(Page images and extracted text)
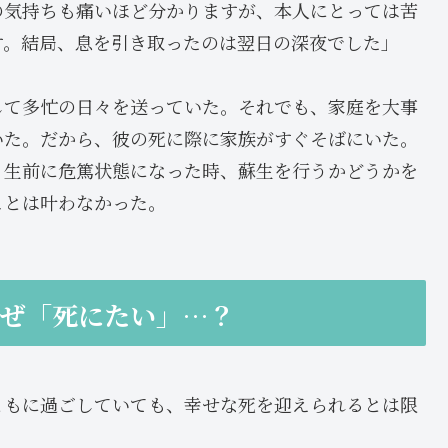
の気持ちも痛いほど分かりますが、本人にとっては苦
す。結局、息を引き取ったのは翌日の深夜でした」
して多忙の日々を送っていた。それでも、家庭を大事
いた。だから、彼の死に際に家族がすぐそばにいた。
、生前に危篤状態になった時、蘇生を行うかどうかを
ことは叶わなかった。
なぜ「死にたい」…？
ともに過ごしていても、幸せな死を迎えられるとは限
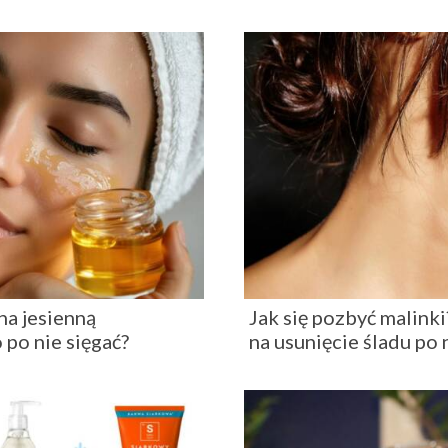
a jesienną
Jak się pozbyć malin
 po nie sięgać?
na usunięcie śladu po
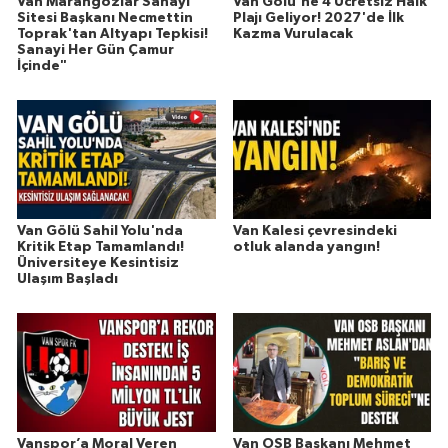
Van Marangozlar Sanayi
Van Gölü'ne 4 Ücretsiz Halk
Sitesi Başkanı Necmettin
Plajı Geliyor! 2027'de İlk
Toprak'tan Altyapı Tepkisi!
Kazma Vurulacak
Sanayi Her Gün Çamur
İçinde"
Van Gölü Sahil Yolu'nda
Van Kalesi çevresindeki
Kritik Etap Tamamlandı!
otluk alanda yangın!
Üniversiteye Kesintisiz
Ulaşım Başladı
Vanspor’a Moral Veren
Van OSB Başkanı Mehmet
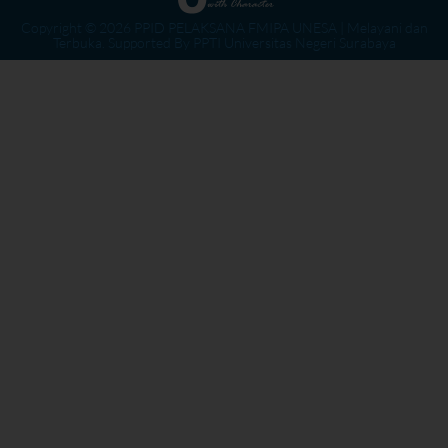
Copyright © 2026 PPID PELAKSANA FMIPA UNESA | Melayani dan
Terbuka. Supported By PPTI Universitas Negeri Surabaya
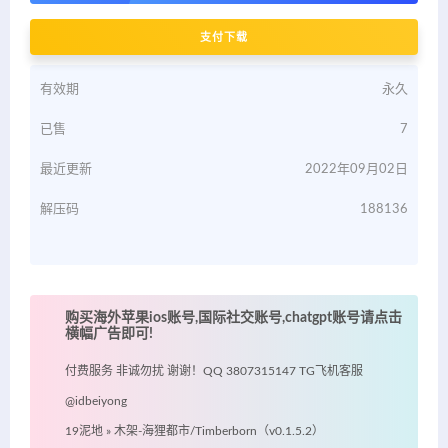
支付下载
有效期
永久
已售
7
最近更新
2022年09月02日
解压码
188136
购买海外苹果ios账号,国际社交账号,chatgpt账号请点击
横幅广告即可!
付费服务 非诚勿扰 谢谢！QQ 3807315147 TG飞机客服
@idbeiyong
19泥地
»
木架-海狸都市/Timberborn（v0.1.5.2）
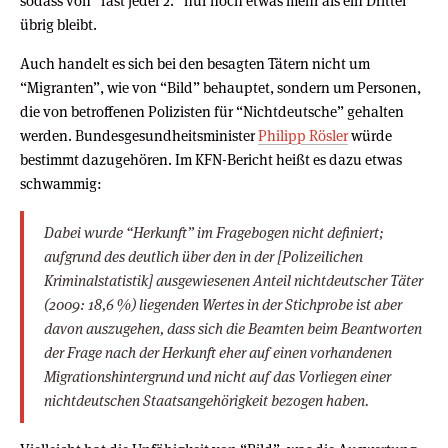
sodass von “fast jeder 2.” nur noch etwas mehr als ein Drittel
übrig bleibt.
Auch handelt es sich bei den besagten Tätern nicht um
“Migranten”, wie von “Bild” behauptet, sondern um Personen,
die von betroffenen Polizisten für “Nichtdeutsche” gehalten
werden. Bundesgesundheitsminister
Philipp Rösler
würde
bestimmt dazugehören. Im KFN-Bericht heißt es dazu etwas
schwammig:
Dabei wurde “Herkunft” im Fragebogen nicht definiert;
aufgrund des deutlich über den in der [Polizeilichen
Kriminalstatistik] ausgewiesenen Anteil nichtdeutscher Täter
(2009: 18,6 %) liegenden Wertes in der Stichprobe ist aber
davon auszugehen, dass sich die Beamten beim Beantworten
der Frage nach der Herkunft eher auf einen vorhandenen
Migrationshintergrund und nicht auf das Vorliegen einer
nichtdeutschen Staatsangehörigkeit bezogen haben.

» **WHAT THE TASK REQUIRES**: Identify the lines of the entries containing the string "Sanayi". Copy each such line.

» **ANSWER SPACE**:
Van Marangozlar Sanayi
Sanayi Her Gün Çamur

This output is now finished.